Model Study of Eigen-Microstate Signatures of Criticality in Relativistic Heavy-Ion Collisions
Ranran Guo, Jin Wu, Mingmei Xu, Zhiming Li, Zhengning Yin, Yufu Lin, Lizhu Chen, Yanhua Zhang, Jinghua Fu, Xiaosong Chen, Yuanfang Wu
TL;DR
The paper addresses locating the QCD critical point in relativistic heavy-ion collisions amidst sizeable non-critical backgrounds. It introduces the Eigen-Microstate Approach (EMA), which diagonalizes the event-event correlation matrix to yield eigen-microstates and weights, with the leading weight $w_1=\lambda_1$ acting as an order-parameter-like indicator. Through analyses of non-critical baselines (UrQMD and stochastic models) and hybrid UrQMD+CMC samples, the study shows that non-critical dynamics do not produce cluster-like EM patterns, while embedding critical fluctuations leads to robust cluster structures and a growing $w_1$, accompanied by fixed-point-like convergence of eigenvalue ratios such as $w_3/w_1$ and scale-invariant EM patterns. These findings demonstrate that EMA provides a robust, background-filtering method for critical-point searches in RHIC BES II and future facilities, with guidance on event-level versus particle-level signatures and finite-size scaling expectations that enhance practical applicability.
Abstract
We present a comprehensive model study of the eigen-microstate approach (EMA) for identifying critical fluctuations in relativistic heavy-ion collisions.
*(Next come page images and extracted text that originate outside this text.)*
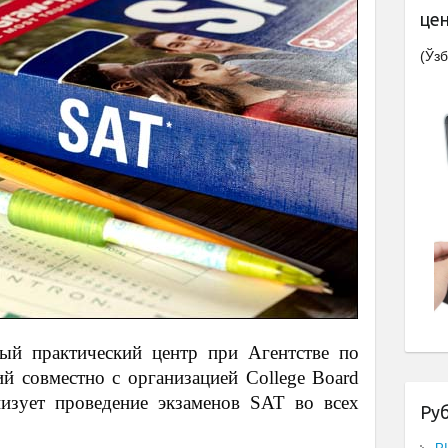
це
(Ўзб
ный практический центр при Агентстве по
й совместно с организацией College Board
низует проведение экзаменов SAT во всех
Ру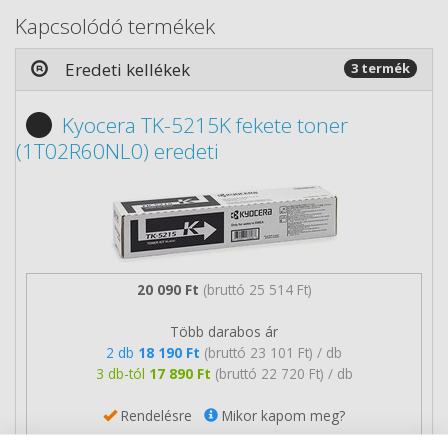
Kapcsolódó termékek
Eredeti kellékek
3 termék
Kyocera TK-5215K fekete toner
(1T02R60NL0) eredeti
20 090 Ft
(bruttó 25 514 Ft)
Több darabos ár
2 db
18 190 Ft
(bruttó 23 101 Ft) / db
3 db-tól
17 890 Ft
(bruttó 22 720 Ft) / db
Rendelésre
Mikor kapom meg?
Using UrQMD and two stochastic baseline models, we demonstrate that EMA is insensitive to conventional short-range correlations and effectively filters out non-critical backgrounds. Critical fluctuations embedded via event-level or particle-level replacement with CMC events generate characteristic cluster-like eigen-microstate patterns and enhanced leading eigenvalues, with event-level criticality producing stronger responses. The eigen microstates exhibit the same pattern across different scales, demonstrating that the fractal nature of critical fluctuations is captured by the eigen microstates. Finite-size scaling of eigenvalue ratios exhibits fixed-point behavior, confirming the largest eigenvalue as an effective order-parameter-like quantity. These results demonstrate that EMA offers a robust and background-independent method for critical-point searches in the RHIC Beam Energy Scan and future heavy-ion experiments.